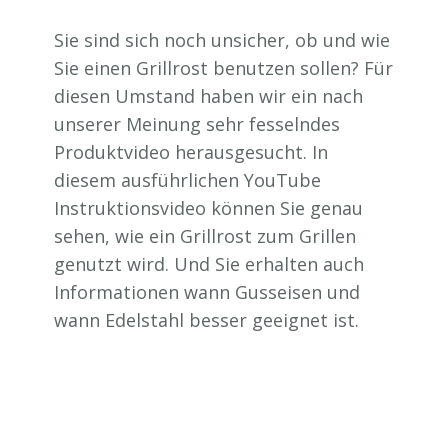
Sie sind sich noch unsicher, ob und wie
Sie einen Grillrost benutzen sollen? Für
diesen Umstand haben wir ein nach
unserer Meinung sehr fesselndes
Produktvideo herausgesucht. In
diesem ausführlichen YouTube
Instruktionsvideo können Sie genau
sehen, wie ein Grillrost zum Grillen
genutzt wird. Und Sie erhalten auch
Informationen wann Gusseisen und
wann Edelstahl besser geeignet ist.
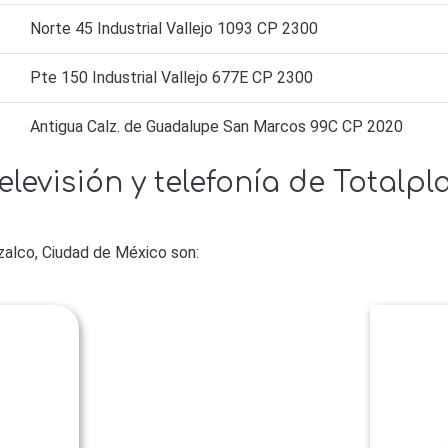
Norte 45 Industrial Vallejo 1093 CP 2300
Pte 150 Industrial Vallejo 677E CP 2300
Antigua Calz. de Guadalupe San Marcos 99C CP 2020
elevisión y telefonía de Totalp
alco, Ciudad de México son:
l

+-------+

* _Exercise objective_: Transcribe all records verbatim, no pictures.

* _Solution to this task_:
Sie sind sich noch unsicher, ob und wie
Sie einen Grillrost benutzen sollen? Für
diesen Umstand haben wir ein nach
unserer Meinung sehr fesselndes
Produktvideo herausgesucht. In
diesem ausführlichen YouTube
Instruktionsvideo können Sie genau
sehen, wie ein Grillrost zum Grillen
genutzt wird. Und Sie erhalten auch
Informationen wann Gusseisen und
wann Edelstahl besser geeignet ist.
Norte 45 Industrial Vallejo 1093 CP 2300
Pte 150 Industrial Vallejo 677E CP 2300
Antigua Calz. de Guadalupe San Marcos 99C CP 2020
elevisión y telefonía de Totalp
alco, Ciudad de México son:
l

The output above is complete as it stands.